TASK TO CARRY OUT: Restate the data below word for word. Skip any images it contains.

####

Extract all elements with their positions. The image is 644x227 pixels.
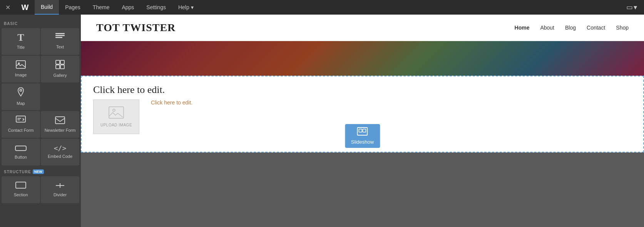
widget-gallery-label: Gallery (54, 73, 67, 78)
tab-help[interactable]: Help ▾ (172, 0, 200, 15)
svg-rect-5 (56, 60, 60, 64)
site-header: TOT TWISTER Home About Blog Contact Shop (81, 15, 644, 41)
widget-image[interactable]: Image (2, 56, 40, 83)
main-content: BASIC T Title Text Image (0, 15, 644, 227)
site-nav: Home About Blog Contact Shop (515, 25, 629, 31)
nav-shop[interactable]: Shop (616, 25, 629, 31)
page-bottom (81, 152, 644, 176)
svg-point-9 (20, 89, 22, 91)
widget-newsletter-form[interactable]: Newsletter Form (41, 111, 79, 138)
structure-widgets-grid: Section Divider (0, 176, 81, 204)
nav-contact[interactable]: Contact (587, 25, 605, 31)
widget-contact-form-label: Contact Form (8, 128, 34, 133)
widget-section-label: Section (14, 192, 28, 197)
widget-embed-code[interactable]: </> Embed Code (41, 139, 79, 166)
widget-text-label: Text (56, 45, 64, 50)
widget-contact-form[interactable]: Contact Form (2, 111, 40, 138)
slideshow-label: Slideshow (351, 139, 374, 145)
text-icon (55, 33, 65, 42)
nav-left: ✕ W Build Pages Theme Apps Settings Help… (0, 0, 200, 15)
widget-map-label: Map (17, 101, 25, 106)
help-dropdown-icon: ▾ (191, 4, 194, 10)
widget-gallery[interactable]: Gallery (41, 56, 79, 83)
basic-widgets-grid: T Title Text Image (0, 27, 81, 166)
tab-build[interactable]: Build (35, 0, 59, 15)
hero-image (81, 41, 644, 76)
contact-form-icon (16, 116, 26, 126)
dropdown-icon: ▾ (634, 3, 637, 12)
svg-rect-2 (55, 37, 62, 38)
widget-button[interactable]: Button (2, 139, 40, 166)
widget-divider[interactable]: Divider (41, 176, 79, 203)
placeholder-mountain-icon (109, 106, 124, 121)
nav-blog[interactable]: Blog (565, 25, 576, 31)
edit-title[interactable]: Click here to edit. (93, 84, 632, 96)
newsletter-form-icon (55, 116, 65, 126)
svg-rect-11 (55, 117, 65, 124)
structure-section-label: STRUCTURE (4, 170, 31, 174)
tab-settings[interactable]: Settings (140, 0, 172, 15)
site-logo: TOT TWISTER (96, 22, 176, 34)
widget-title[interactable]: T Title (2, 28, 40, 55)
svg-rect-13 (16, 182, 26, 188)
divider-icon (55, 182, 65, 190)
widget-button-label: Button (15, 155, 27, 160)
widget-divider-label: Divider (54, 192, 67, 197)
svg-rect-20 (363, 129, 366, 132)
edit-section[interactable]: Click here to edit. UPLOAD IMAGE Click h… (81, 76, 644, 152)
tab-theme[interactable]: Theme (87, 0, 116, 15)
slideshow-icon (357, 127, 368, 138)
new-badge: NEW (33, 169, 44, 174)
nav-about[interactable]: About (540, 25, 554, 31)
button-icon (15, 144, 27, 152)
upload-label: UPLOAD IMAGE (100, 123, 132, 127)
device-toggle-button[interactable]: ▭ ▾ (623, 2, 640, 13)
title-icon: T (17, 33, 24, 43)
slideshow-button[interactable]: Slideshow (345, 124, 380, 148)
monitor-icon: ▭ (626, 3, 633, 12)
svg-rect-0 (55, 33, 65, 34)
svg-rect-12 (15, 146, 26, 151)
svg-rect-1 (55, 35, 65, 36)
svg-rect-19 (359, 129, 362, 132)
sidebar: BASIC T Title Text Image (0, 15, 81, 227)
widget-embed-code-label: Embed Code (48, 154, 72, 159)
section-icon (15, 182, 26, 190)
page-area: TOT TWISTER Home About Blog Contact Shop… (81, 15, 644, 227)
widget-section[interactable]: Section (2, 176, 40, 203)
tab-apps[interactable]: Apps (115, 0, 140, 15)
tab-pages[interactable]: Pages (59, 0, 87, 15)
widget-title-label: Title (17, 45, 25, 50)
embed-code-icon: </> (54, 145, 67, 152)
nav-right: ▭ ▾ (623, 2, 644, 13)
edit-body-text[interactable]: Click here to edit. (151, 99, 192, 106)
gallery-icon (55, 60, 65, 71)
widget-image-label: Image (15, 73, 27, 78)
close-button[interactable]: ✕ (0, 0, 15, 15)
logo-button[interactable]: W (15, 0, 35, 15)
top-navigation: ✕ W Build Pages Theme Apps Settings Help… (0, 0, 644, 15)
svg-rect-6 (60, 60, 64, 64)
nav-home[interactable]: Home (515, 25, 530, 31)
svg-rect-7 (56, 65, 60, 69)
hero-image-overlay (81, 41, 644, 76)
widget-newsletter-form-label: Newsletter Form (45, 128, 76, 133)
basic-section-label: BASIC (0, 18, 81, 27)
widget-map[interactable]: Map (2, 83, 40, 110)
image-icon (16, 60, 26, 70)
svg-rect-16 (109, 107, 124, 118)
image-placeholder[interactable]: UPLOAD IMAGE (93, 99, 139, 134)
structure-section-header: STRUCTURE NEW (0, 166, 81, 176)
map-icon (17, 87, 25, 99)
widget-text[interactable]: Text (41, 28, 79, 55)
svg-rect-8 (60, 65, 64, 69)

####

ANSWER BOX:
Extract all elements with their positions. The image is 644x227 pixels.
widget-gallery-label: Gallery (54, 73, 67, 78)
tab-help[interactable]: Help ▾ (172, 0, 200, 15)
svg-rect-5 (56, 60, 60, 64)
site-header: TOT TWISTER Home About Blog Contact Shop (81, 15, 644, 41)
widget-image[interactable]: Image (2, 56, 40, 83)
main-content: BASIC T Title Text Image (0, 15, 644, 227)
site-nav: Home About Blog Contact Shop (515, 25, 629, 31)
nav-shop[interactable]: Shop (616, 25, 629, 31)
page-bottom (81, 152, 644, 176)
svg-point-9 (20, 89, 22, 91)
widget-newsletter-form[interactable]: Newsletter Form (41, 111, 79, 138)
structure-widgets-grid: Section Divider (0, 176, 81, 204)
nav-contact[interactable]: Contact (587, 25, 605, 31)
widget-contact-form-label: Contact Form (8, 128, 34, 133)
widget-section-label: Section (14, 192, 28, 197)
widget-embed-code[interactable]: </> Embed Code (41, 139, 79, 166)
widget-text-label: Text (56, 45, 64, 50)
widget-contact-form[interactable]: Contact Form (2, 111, 40, 138)
slideshow-label: Slideshow (351, 139, 374, 145)
text-icon (55, 33, 65, 42)
nav-left: ✕ W Build Pages Theme Apps Settings Help… (0, 0, 200, 15)
widget-map-label: Map (17, 101, 25, 106)
help-dropdown-icon: ▾ (191, 4, 194, 10)
widget-gallery[interactable]: Gallery (41, 56, 79, 83)
basic-widgets-grid: T Title Text Image (0, 27, 81, 166)
tab-build[interactable]: Build (35, 0, 59, 15)
hero-image (81, 41, 644, 76)
contact-form-icon (16, 116, 26, 126)
dropdown-icon: ▾ (634, 3, 637, 12)
svg-rect-2 (55, 37, 62, 38)
widget-button[interactable]: Button (2, 139, 40, 166)
widget-divider[interactable]: Divider (41, 176, 79, 203)
placeholder-mountain-icon (109, 106, 124, 121)
nav-blog[interactable]: Blog (565, 25, 576, 31)
edit-title[interactable]: Click here to edit. (93, 84, 632, 96)
newsletter-form-icon (55, 116, 65, 126)
svg-rect-11 (55, 117, 65, 124)
structure-section-label: STRUCTURE (4, 170, 31, 174)
tab-settings[interactable]: Settings (140, 0, 172, 15)
site-logo: TOT TWISTER (96, 22, 176, 34)
widget-title[interactable]: T Title (2, 28, 40, 55)
svg-rect-13 (16, 182, 26, 188)
divider-icon (55, 182, 65, 190)
widget-button-label: Button (15, 155, 27, 160)
widget-divider-label: Divider (54, 192, 67, 197)
svg-rect-20 (363, 129, 366, 132)
edit-section[interactable]: Click here to edit. UPLOAD IMAGE Click h… (81, 76, 644, 152)
tab-theme[interactable]: Theme (87, 0, 116, 15)
slideshow-icon (357, 127, 368, 138)
new-badge: NEW (33, 169, 44, 174)
nav-about[interactable]: About (540, 25, 554, 31)
button-icon (15, 144, 27, 152)
upload-label: UPLOAD IMAGE (100, 123, 132, 127)
device-toggle-button[interactable]: ▭ ▾ (623, 2, 640, 13)
title-icon: T (17, 33, 24, 43)
slideshow-button[interactable]: Slideshow (345, 124, 380, 148)
monitor-icon: ▭ (626, 3, 633, 12)
svg-rect-0 (55, 33, 65, 34)
svg-rect-12 (15, 146, 26, 151)
svg-rect-1 (55, 35, 65, 36)
svg-rect-19 (359, 129, 362, 132)
sidebar: BASIC T Title Text Image (0, 15, 81, 227)
widget-embed-code-label: Embed Code (48, 154, 72, 159)
section-icon (15, 182, 26, 190)
page-area: TOT TWISTER Home About Blog Contact Shop… (81, 15, 644, 227)
widget-section[interactable]: Section (2, 176, 40, 203)
tab-apps[interactable]: Apps (115, 0, 140, 15)
tab-pages[interactable]: Pages (59, 0, 87, 15)
widget-title-label: Title (17, 45, 25, 50)
embed-code-icon: </> (54, 145, 67, 152)
nav-right: ▭ ▾ (623, 2, 644, 13)
edit-body-text[interactable]: Click here to edit. (151, 99, 192, 106)
gallery-icon (55, 60, 65, 71)
widget-image-label: Image (15, 73, 27, 78)
close-button[interactable]: ✕ (0, 0, 15, 15)
logo-button[interactable]: W (15, 0, 35, 15)
top-navigation: ✕ W Build Pages Theme Apps Settings Help… (0, 0, 644, 15)
svg-rect-6 (60, 60, 64, 64)
nav-home[interactable]: Home (515, 25, 530, 31)
svg-rect-7 (56, 65, 60, 69)
hero-image-overlay (81, 41, 644, 76)
widget-newsletter-form-label: Newsletter Form (45, 128, 76, 133)
basic-section-label: BASIC (0, 18, 81, 27)
widget-map[interactable]: Map (2, 83, 40, 110)
image-icon (16, 60, 26, 70)
svg-rect-16 (109, 107, 124, 118)
image-placeholder[interactable]: UPLOAD IMAGE (93, 99, 139, 134)
structure-section-header: STRUCTURE NEW (0, 166, 81, 176)
map-icon (17, 87, 25, 99)
widget-text[interactable]: Text (41, 28, 79, 55)
svg-rect-8 (60, 65, 64, 69)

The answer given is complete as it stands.